Michael Jay Anderson, a fellow sailor from North Dakota who has been on six cruises, said he likes Virgin’s “flirtatious vibe.”
“Virgin cruises let you entertain your inner child,” he said, and joked that cruising is not just for “newlyweds and nearly deads.”
I saw what he meant during the Scarlet Night party. The immersive, ship-wide event included Cirque du Soleil-style theatrical performances and ended with a euphoric dance party around the pool. Passengers had been instructed to wear red, so the crowd was a pulsating sea of scarlet.
It was a great spectacle and a chance to bond with my new friends.
The next evening, I swayed in the hammock on my private balcony and watched the sun slip behind the Mediterranean horizon. It occurred to me that until now, maybe I’ve been working too hard to enjoy myself on vacation, missing the point: It is okay to relax.

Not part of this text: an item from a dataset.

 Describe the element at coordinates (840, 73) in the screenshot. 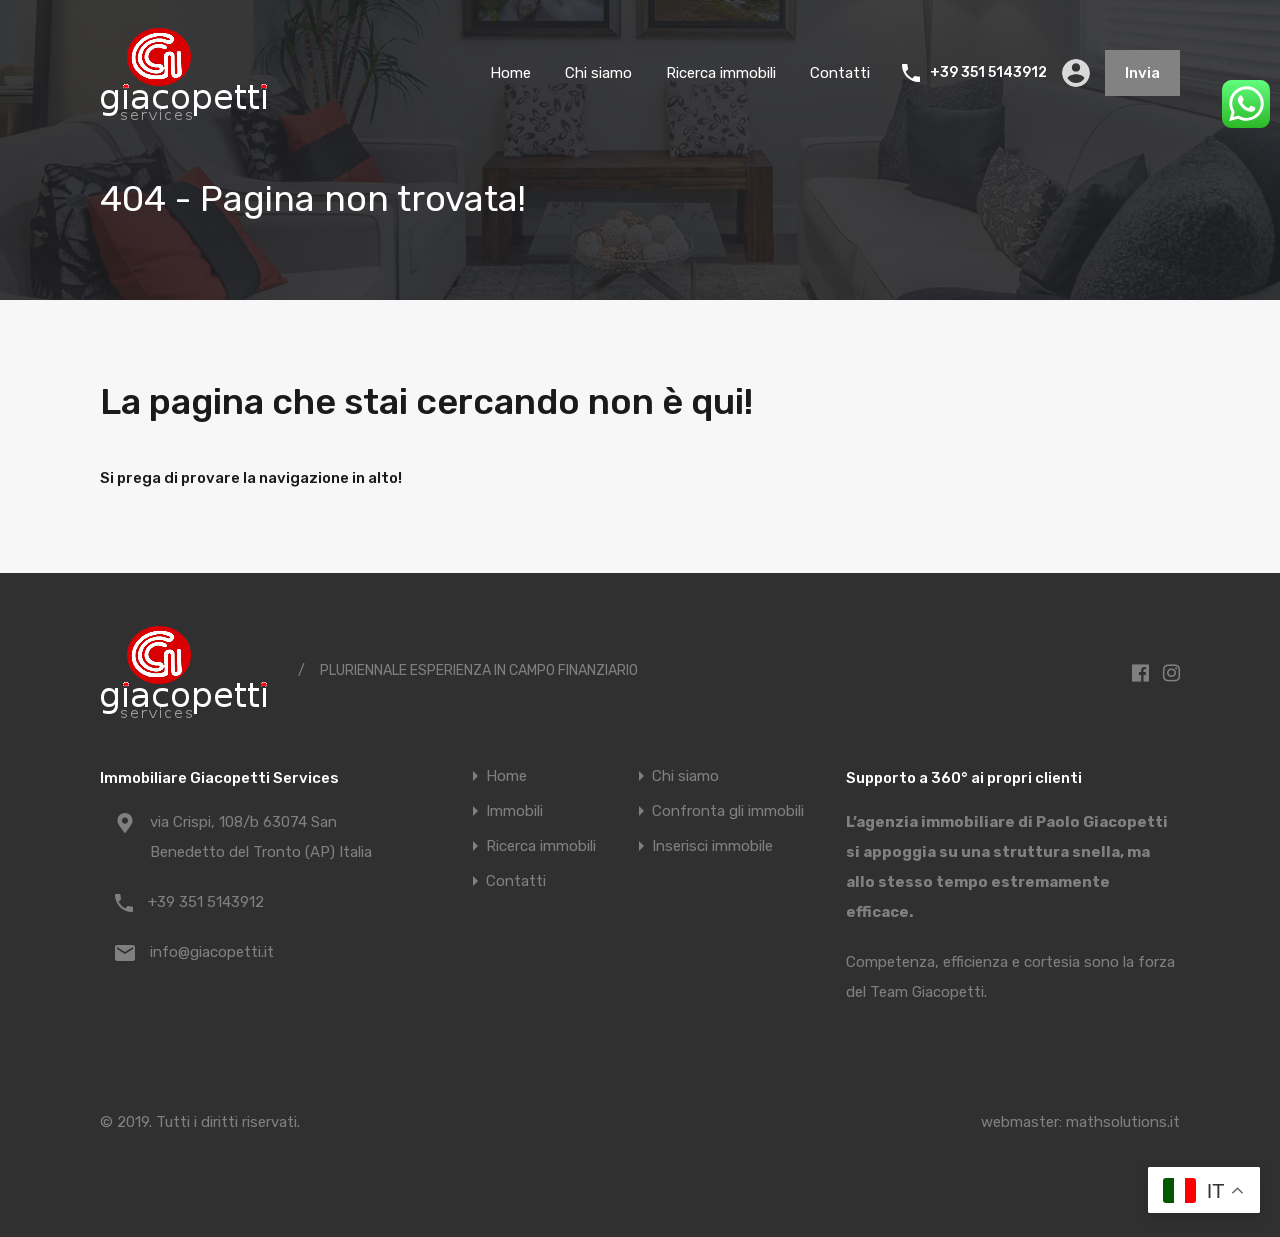 I see `Contatti` at that location.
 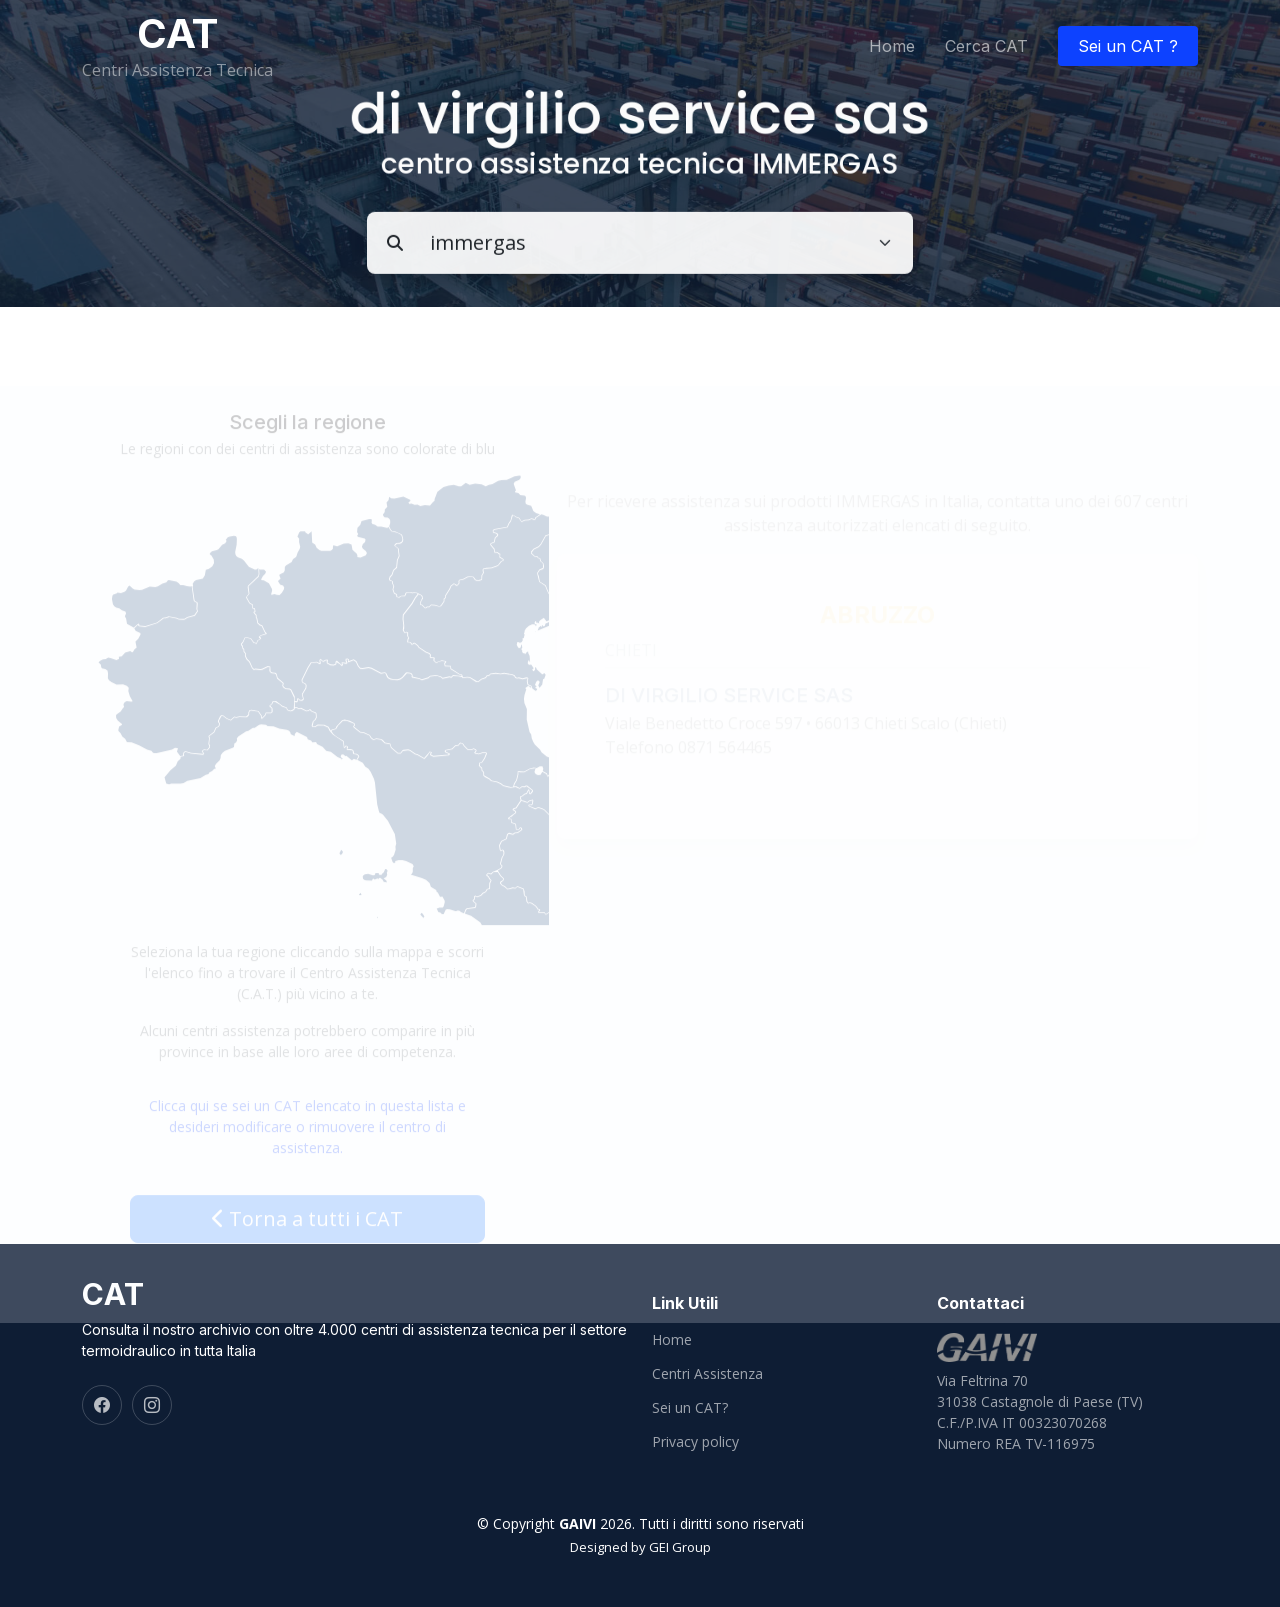 What do you see at coordinates (707, 1374) in the screenshot?
I see `Centri Assistenza` at bounding box center [707, 1374].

Now, if only someone could arrange some Shore Things for me back at home.
If you go
Virgin Voyages’ seven-night Greek Island Glow sails again in May, 2026. A standard, Sea Terrace cabin would typically cost about $9,472 for two, including taxes, fees and gratuities. Discover more destinations at virginvoyages.com.
Make your dinner reservations long before you board the ship. Tables at some restaurants are snapped up well in advance. Some last-minute spots are kept for walk-ins, but you could end up hungry while you wait in line.
Glasses of champagne are free at all the bars whenever the ship pulls out of port, but otherwise, they are added to your bar tab.
The writer was a guest of Virgin Voyages. It did not review or approve the story before publication.